Перед сном я в который раз пытаюсь покопаться у себя в душе. Кроме потемок, не нахожу ничего интересного.
Однажды ночью я проснулся от тревожного ощущения, что на меня кто-то смотрит. И не ошибся. Ночник освещал бледное лицо Ани, она, не мигая, смотрела на меня.
— Милый мой, я всё-всё знаю, — еле слышно прошептала она.
Зачем она это сказала? Чтобы меня попугать? Уверен, когда она постареет, станет походить на ведьму. Уже сейчас кое-что просматривается. Этот взгляд косящий, немигающий… Помело бы ей да деревянную ступу. Но разве их сейчас найдешь — всё давно расхватано.
В который раз я отмечаю, когда она остается у меня, мой телефон по ночам молчит. Ведьма. Точно ведьма.
Глава 38
Мне по душе смысл основополагающей максимы Павла Петровича: будешь мелочиться и тырить батоны, сядешь «по полной». Понимай это так: большому кораблю — большое плавание, а малому — каботажное. Поэтому, не поставив в известность автора максимы, я приобрел билет до Стокгольма и еще раз наведался в тамошний банк. Если за мной и следили, то делали это весьма искусно: никакой слежки за собой я не обнаружил.

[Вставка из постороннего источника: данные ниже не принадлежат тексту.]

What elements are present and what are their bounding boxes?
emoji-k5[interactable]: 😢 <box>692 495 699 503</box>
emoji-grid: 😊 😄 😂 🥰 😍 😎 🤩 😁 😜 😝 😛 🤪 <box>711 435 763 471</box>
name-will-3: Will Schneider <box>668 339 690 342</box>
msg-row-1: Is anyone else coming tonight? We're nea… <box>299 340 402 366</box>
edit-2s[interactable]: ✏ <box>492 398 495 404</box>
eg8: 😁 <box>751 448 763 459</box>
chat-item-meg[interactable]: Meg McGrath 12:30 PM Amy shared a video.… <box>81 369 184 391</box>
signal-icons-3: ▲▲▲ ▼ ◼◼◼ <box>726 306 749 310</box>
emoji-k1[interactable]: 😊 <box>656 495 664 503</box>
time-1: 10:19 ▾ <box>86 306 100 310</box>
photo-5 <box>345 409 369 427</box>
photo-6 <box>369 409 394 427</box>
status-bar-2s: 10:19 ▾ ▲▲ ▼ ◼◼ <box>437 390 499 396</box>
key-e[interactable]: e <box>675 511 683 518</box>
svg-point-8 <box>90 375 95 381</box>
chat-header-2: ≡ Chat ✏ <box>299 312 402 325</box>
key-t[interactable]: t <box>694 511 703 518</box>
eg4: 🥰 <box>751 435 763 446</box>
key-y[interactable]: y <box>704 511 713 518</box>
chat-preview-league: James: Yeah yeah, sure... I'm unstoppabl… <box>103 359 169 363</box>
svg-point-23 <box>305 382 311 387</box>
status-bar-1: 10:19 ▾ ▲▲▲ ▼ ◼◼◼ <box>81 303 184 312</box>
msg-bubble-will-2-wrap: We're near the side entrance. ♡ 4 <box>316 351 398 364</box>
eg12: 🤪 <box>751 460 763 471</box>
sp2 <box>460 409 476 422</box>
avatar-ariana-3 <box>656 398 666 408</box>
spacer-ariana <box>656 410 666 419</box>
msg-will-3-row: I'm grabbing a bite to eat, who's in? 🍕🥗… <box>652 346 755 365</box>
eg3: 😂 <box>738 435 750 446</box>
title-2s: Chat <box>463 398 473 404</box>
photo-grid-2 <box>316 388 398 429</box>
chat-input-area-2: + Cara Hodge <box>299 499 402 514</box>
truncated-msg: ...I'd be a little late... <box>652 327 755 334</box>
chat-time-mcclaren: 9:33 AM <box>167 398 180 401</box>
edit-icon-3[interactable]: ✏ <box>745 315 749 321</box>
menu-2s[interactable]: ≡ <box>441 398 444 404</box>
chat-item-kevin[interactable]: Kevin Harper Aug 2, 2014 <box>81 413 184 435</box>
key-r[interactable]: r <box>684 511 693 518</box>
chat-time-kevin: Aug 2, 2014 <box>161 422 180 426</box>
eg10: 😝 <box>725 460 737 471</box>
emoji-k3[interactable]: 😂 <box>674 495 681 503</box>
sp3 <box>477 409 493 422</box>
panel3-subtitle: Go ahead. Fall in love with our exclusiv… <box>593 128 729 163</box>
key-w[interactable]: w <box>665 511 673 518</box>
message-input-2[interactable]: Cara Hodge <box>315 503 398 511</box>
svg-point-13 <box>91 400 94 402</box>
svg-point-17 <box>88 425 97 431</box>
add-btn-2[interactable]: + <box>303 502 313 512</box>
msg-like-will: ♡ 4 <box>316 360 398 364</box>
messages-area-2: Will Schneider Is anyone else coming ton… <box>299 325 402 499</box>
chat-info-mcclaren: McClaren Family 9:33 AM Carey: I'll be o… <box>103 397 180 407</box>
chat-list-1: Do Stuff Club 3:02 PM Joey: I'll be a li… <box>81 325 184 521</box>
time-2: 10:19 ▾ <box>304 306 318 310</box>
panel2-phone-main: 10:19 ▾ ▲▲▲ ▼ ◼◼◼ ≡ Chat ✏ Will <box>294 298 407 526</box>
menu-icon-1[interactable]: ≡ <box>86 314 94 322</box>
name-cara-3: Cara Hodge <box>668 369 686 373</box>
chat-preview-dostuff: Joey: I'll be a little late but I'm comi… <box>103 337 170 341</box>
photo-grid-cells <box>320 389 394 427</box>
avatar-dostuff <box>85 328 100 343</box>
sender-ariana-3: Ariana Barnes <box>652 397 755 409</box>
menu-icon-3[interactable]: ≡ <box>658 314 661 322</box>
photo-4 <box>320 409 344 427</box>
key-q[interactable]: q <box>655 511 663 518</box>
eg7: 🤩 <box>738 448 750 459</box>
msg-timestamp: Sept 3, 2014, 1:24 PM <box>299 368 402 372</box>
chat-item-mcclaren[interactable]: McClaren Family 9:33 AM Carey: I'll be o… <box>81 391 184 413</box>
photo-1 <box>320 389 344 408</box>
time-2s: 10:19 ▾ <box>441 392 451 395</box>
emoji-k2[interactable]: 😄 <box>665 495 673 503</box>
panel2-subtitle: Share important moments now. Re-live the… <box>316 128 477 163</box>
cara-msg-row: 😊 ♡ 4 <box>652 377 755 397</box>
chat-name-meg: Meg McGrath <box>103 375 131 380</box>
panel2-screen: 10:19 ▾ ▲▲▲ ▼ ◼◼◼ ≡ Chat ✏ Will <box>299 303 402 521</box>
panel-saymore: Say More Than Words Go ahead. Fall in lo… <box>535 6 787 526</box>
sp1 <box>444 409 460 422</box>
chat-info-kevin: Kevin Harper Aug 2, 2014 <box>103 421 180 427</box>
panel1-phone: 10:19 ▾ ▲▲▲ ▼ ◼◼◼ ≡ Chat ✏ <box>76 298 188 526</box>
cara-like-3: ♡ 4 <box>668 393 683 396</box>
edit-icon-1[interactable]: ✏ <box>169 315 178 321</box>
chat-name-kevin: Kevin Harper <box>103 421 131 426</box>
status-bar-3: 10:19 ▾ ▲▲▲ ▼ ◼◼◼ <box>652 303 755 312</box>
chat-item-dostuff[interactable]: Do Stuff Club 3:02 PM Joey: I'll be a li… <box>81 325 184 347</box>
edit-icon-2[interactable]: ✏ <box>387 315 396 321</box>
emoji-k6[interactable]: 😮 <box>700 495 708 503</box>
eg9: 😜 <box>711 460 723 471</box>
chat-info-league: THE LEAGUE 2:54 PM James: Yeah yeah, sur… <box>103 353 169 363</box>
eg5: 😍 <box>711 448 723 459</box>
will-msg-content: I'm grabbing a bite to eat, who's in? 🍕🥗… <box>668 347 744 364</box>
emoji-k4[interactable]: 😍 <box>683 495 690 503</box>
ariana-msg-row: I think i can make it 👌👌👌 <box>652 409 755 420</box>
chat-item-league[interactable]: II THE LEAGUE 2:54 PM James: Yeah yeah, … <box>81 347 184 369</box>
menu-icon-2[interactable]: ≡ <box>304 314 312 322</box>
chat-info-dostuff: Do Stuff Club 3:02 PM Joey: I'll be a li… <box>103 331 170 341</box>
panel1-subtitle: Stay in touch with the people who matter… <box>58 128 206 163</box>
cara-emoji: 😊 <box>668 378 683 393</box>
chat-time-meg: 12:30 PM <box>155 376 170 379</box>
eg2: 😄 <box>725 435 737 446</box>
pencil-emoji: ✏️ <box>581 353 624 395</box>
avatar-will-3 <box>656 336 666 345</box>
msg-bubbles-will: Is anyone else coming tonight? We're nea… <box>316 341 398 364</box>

Я опустошил ячейку. Вернее, почти опустошил. Я оставил только одно колье, самое большое и самое дорогое. Поднаторев на сбыте драгоценностей, я уже мог на глазок определить его стоимость. Оно одно превышало по цене все остальные в сто, а может, и в двести раз. Надо было что-то оставить себе на черный день. «Никто не знает, как может повернуться жизнь», — помнится, сказал некогда владелец шестисот Гоголей.
Когда я выбирал из ящичка предпоследнюю коробочку с драгоценностями, то обнаружил под ней вчетверо сложенный лист бумаги и рядом — ключ, по форме очень напоминающий заветный ключик, но превосходящий его размерами примерно вдвое. Кроме того, он отливал золотом. Золотой ключик. Коли ключ этот в два раза больше первого, можно предположить, что где-то припрятано и драгоценностей в два раза больше.